Лиза срисовала мраморную статую и, когда солнце склонилось к закату, попрощалась с профессором и поехала в город.
Теперь у Лизы было полное основание пожить в этом городе еще некоторое время. Она мысленно благодарила чудака ученого за то, что он не разрешил ей участвовать в раскопках, — иначе Лизе пришлось бы каждый день ездить в эту пустынную местность и часами копаться в земле под палящим солнцем.
Фрау Гертруда, сообщив Лизе, что в пансионате, где обычно останавливаются немцы, освободилась комната, сказала:
— Не понимаю, почему бы вам не жить у нас до самого отъезда? Вы же видите, мы хорошо относимся к вам, а дети мои привязались к вам…
— Я не могу больше стеснять вас, тем более что теперь часто буду чуть свет ездить на раскопки и возвращаться обратно в пыли и грязи…
— Ну, вам виднее! — Гертруда даже немного обиделась. — Надеюсь, вы не покинете нас совсем и хотя бы субботы и воскресенья будете проводить у нас!..
— С удовольствием и благодарностью!
В пансионате, куда Лиза перебралась в тот же день, жили одни немцы — преимущественно молодые мужчины. Женщин было трое, не считая хозяйки, чем-то напоминавшей Лизе фрау Браун.
Многие жильцы пансионата были знакомы с Марианной, как с другом дома Дитриха, и ее появление вызвало всеобщее удовольствие. Они относились к Лизе с полнейшим довернем. Прожив в пансионате всего несколько дней, Лиза уже знала, что все эти господа, обосновавшиеся в стране под личиной коммерсантов, коммивояжеров и представителей разных немецких торговых фирм, не что иное, как агенты разведки и уполномоченные партии национал-социалистов. Они не скрывали, что собираются изменить в чужой стране государственный строй и посадить на министерские кресла угодных им людей. Если этого не удастся достичь «мирным» путем — путем устройства различного рода провокаций и подкупов, то у них в запасе имеются другие, более действенные средства. В частности, они намекали на хорошо вооруженные фашистские отряды из местной молодежи, готовые по первому сигналу двинуться в бой за завоевание власти.
Один, похожий на молодого ученого, немец часто говорил о том, что прибегать к насильственным действиям рановато, — можно взбудоражить всю Европу раньше времени. Другое дело — мирные средства. Кто может помешать королю дать теперешним министрам отставку и поручить формирование нового правительства надежному человеку, который в интересах государства порвет связь с Францией, заключит тесный союз с Германией и приспособит экономику страны к интересам старшего партнера?
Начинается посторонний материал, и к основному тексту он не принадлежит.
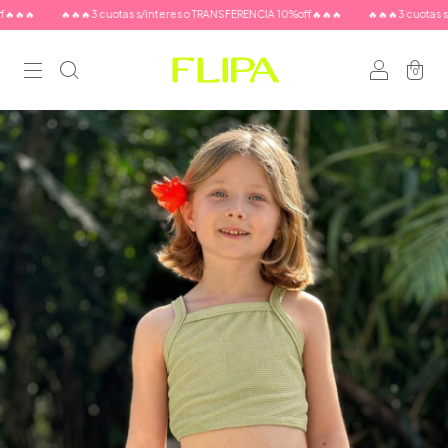
🔥
🔥🔥🔥3 cuotas s/interes o TRANSFERENCIA 10%off🔥🔥🔥
🔥🔥🔥3 cuotas s/int
0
Законно, мирно и, главное, без шума!
Но среди молодых немцев, проживающих в пансионате, были и горячие головы — сторонники немедленных действий.
— Нам наплевать на мнение Европы! — кричал рыжий молодой немец с веснушчатым лицом. — Кого нам бояться? Изнеженных французиков или чопорных англичан, сидящих на своем острове? Остальная мелочь — вроде Бельгии и Голландии — вообще не в счет!..
Эти немцы говорили так, будто если не сегодня, то завтра они станут хозяевами всей Европы и будут диктовать народам свою волю.
По вечерам они пили пиво, горячо спорили, горланили свой гимн — «Германия, Германия превыше всего». С Лизой они вели себя корректно, даже подчеркнуто почтительно. К этому их обязывала железная дисциплина: не могли же они позволить себе вольность по отношению к другу семьи герра Дитриха — вождя местных фашистов!..
Каждую субботу, купив маленькие подарки детям, Лиза отправлялась к Дитрихам. Вечером там собирались более или менее именитые немцы. Здесь тоже не обходилось без пива и сосисок, по пили умеренно, обменивались новостями, и если спорили, то без шума и криков.
Однажды в доме Дитриха появилась новая личность — сухощавый немец лет сорока с брезгливым выражением лица, по фамилии фон Болен. Он только что приехал из Германии и привез массу новостей. По тому, с какой почтительностью приняли гостя, с каким вниманием слушали его, Лиза догадалась, что вновь прибывший — крупная птица среди нацистов.
Сначала он рассказывал столичные сплетни, кого на какую должность назначили, что говорил фюрер в своих многочисленных речах. Завладев вниманием слушателей, он перешел к более важному, придав этому своему сообщению шутливый оттенок.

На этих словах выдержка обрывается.